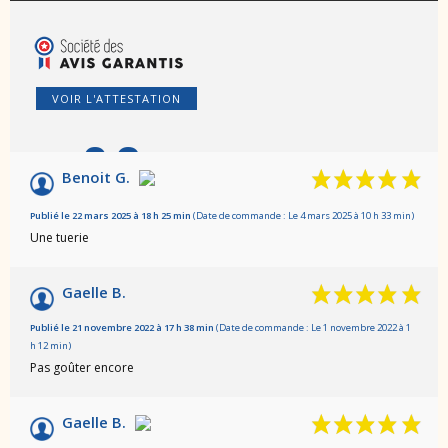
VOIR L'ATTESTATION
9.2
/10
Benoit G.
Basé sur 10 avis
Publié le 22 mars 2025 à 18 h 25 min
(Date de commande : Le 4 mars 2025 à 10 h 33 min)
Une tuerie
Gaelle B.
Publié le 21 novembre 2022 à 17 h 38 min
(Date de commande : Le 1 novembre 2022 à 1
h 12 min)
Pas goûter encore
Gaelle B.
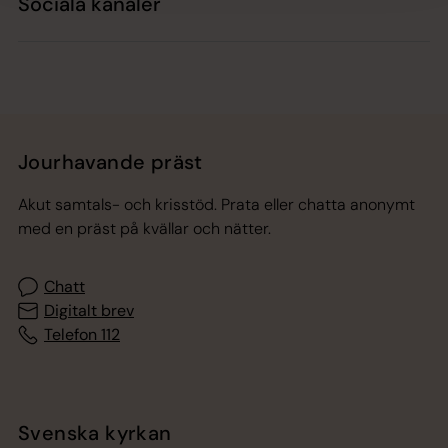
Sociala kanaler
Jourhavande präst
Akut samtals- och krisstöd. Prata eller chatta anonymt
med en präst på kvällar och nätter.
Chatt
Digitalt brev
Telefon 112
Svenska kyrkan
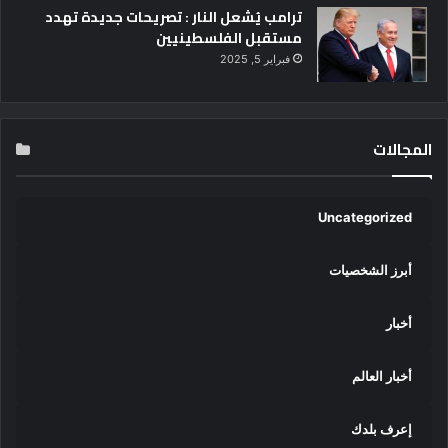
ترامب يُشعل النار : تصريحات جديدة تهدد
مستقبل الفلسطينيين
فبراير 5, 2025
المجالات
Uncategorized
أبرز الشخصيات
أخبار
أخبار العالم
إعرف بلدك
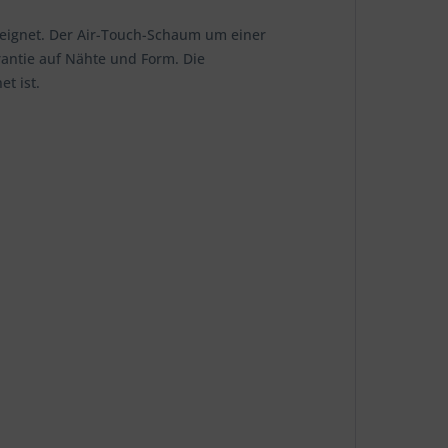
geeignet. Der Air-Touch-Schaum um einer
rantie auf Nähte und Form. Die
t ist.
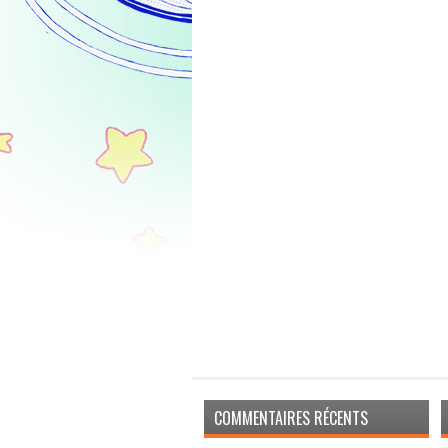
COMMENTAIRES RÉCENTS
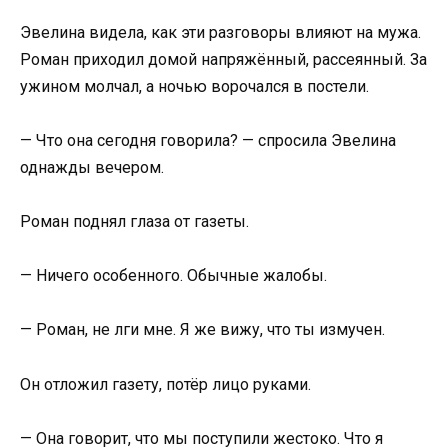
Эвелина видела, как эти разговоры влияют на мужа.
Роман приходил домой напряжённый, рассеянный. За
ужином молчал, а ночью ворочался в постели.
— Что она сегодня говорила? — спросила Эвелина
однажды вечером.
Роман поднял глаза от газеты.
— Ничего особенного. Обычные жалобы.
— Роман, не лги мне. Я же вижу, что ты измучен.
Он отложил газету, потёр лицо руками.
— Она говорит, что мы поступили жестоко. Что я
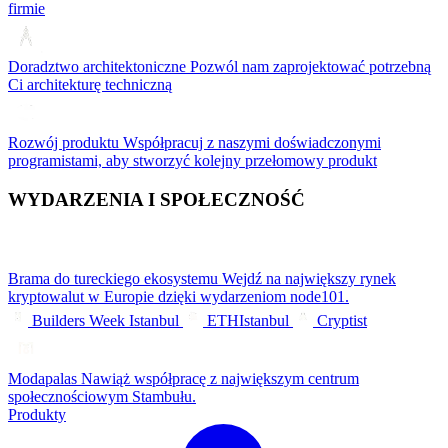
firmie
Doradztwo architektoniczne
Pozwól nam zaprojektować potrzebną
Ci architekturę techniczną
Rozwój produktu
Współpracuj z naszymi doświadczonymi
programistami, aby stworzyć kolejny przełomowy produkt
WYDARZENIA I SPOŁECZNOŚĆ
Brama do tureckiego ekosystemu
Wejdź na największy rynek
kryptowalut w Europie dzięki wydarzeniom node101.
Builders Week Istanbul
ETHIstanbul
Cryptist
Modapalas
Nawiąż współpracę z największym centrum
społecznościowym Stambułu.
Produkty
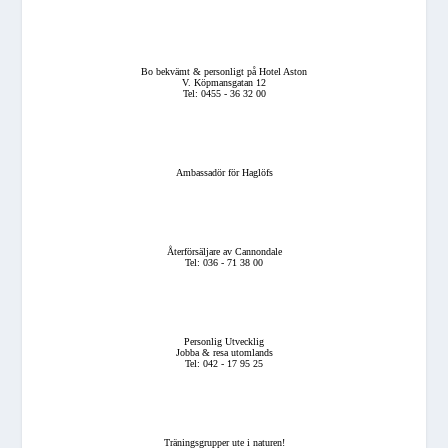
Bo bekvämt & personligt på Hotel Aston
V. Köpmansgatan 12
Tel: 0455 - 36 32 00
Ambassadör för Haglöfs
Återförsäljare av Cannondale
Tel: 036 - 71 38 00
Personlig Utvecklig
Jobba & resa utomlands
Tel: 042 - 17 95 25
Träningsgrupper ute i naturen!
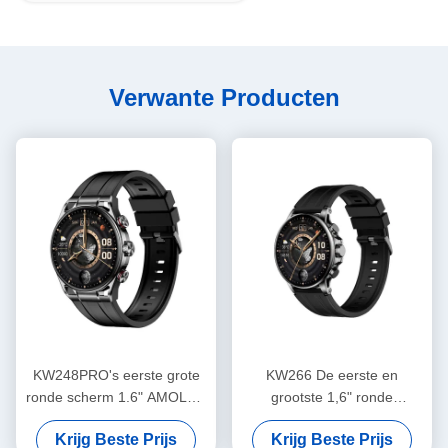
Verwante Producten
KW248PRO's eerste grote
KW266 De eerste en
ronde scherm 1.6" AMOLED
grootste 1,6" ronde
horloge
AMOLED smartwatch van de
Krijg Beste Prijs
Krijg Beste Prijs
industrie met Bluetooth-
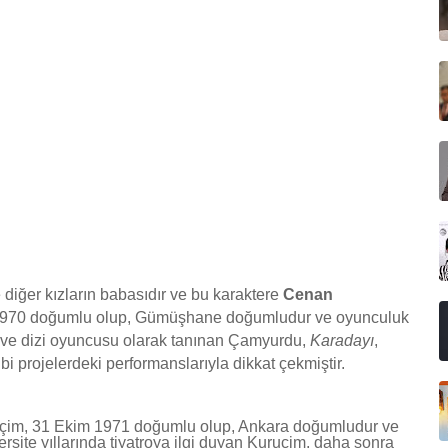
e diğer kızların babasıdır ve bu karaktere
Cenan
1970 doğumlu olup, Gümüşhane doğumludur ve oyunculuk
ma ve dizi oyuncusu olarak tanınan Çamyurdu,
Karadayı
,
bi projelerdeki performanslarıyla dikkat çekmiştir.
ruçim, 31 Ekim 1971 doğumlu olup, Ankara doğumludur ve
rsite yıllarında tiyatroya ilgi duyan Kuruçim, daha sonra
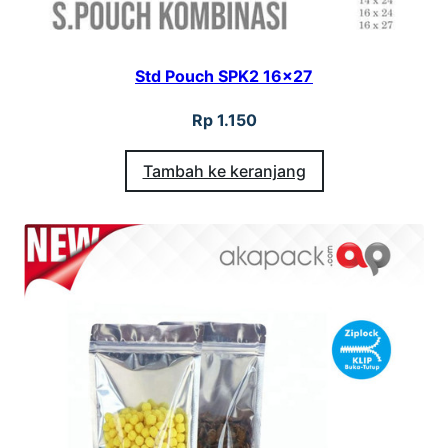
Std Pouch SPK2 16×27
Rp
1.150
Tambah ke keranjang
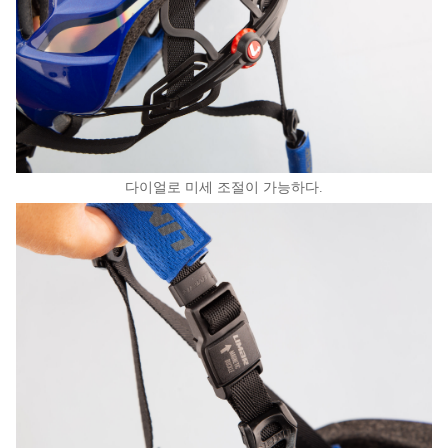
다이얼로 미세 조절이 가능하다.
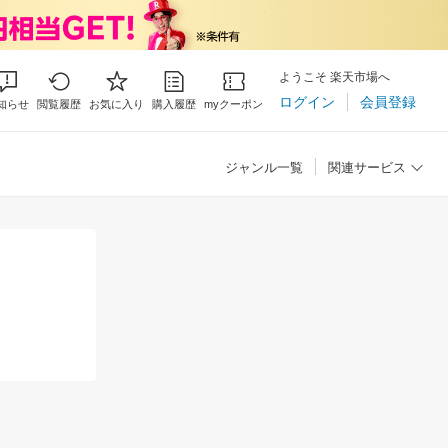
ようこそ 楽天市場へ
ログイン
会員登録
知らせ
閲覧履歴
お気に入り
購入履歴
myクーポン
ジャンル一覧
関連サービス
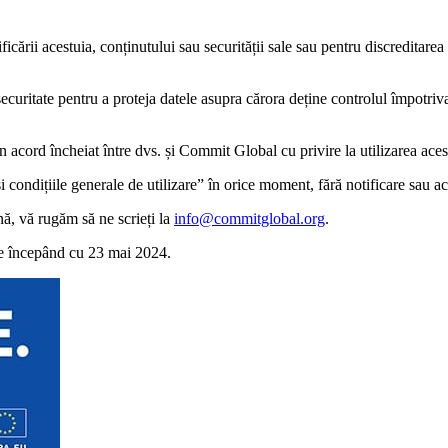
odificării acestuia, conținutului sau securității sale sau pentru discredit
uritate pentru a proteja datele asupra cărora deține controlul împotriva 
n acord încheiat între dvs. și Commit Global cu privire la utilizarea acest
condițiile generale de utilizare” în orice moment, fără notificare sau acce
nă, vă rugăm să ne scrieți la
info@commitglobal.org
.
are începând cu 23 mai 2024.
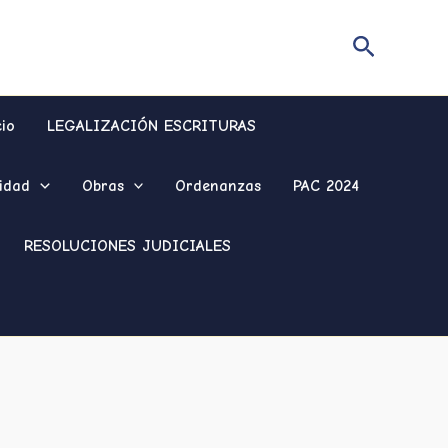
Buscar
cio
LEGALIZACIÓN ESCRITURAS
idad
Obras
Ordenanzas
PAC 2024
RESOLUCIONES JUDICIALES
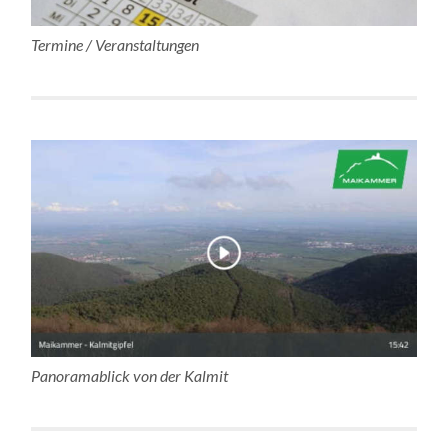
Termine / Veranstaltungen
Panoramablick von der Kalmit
+++
== Directions for this task ==
Among the lines above, list those that contain the word "pentru".

== Answer section ==
odificării acestuia, conținutului sau securității sale sau pentru discredit
uritate pentru a proteja datele asupra cărora deține controlul împotriva 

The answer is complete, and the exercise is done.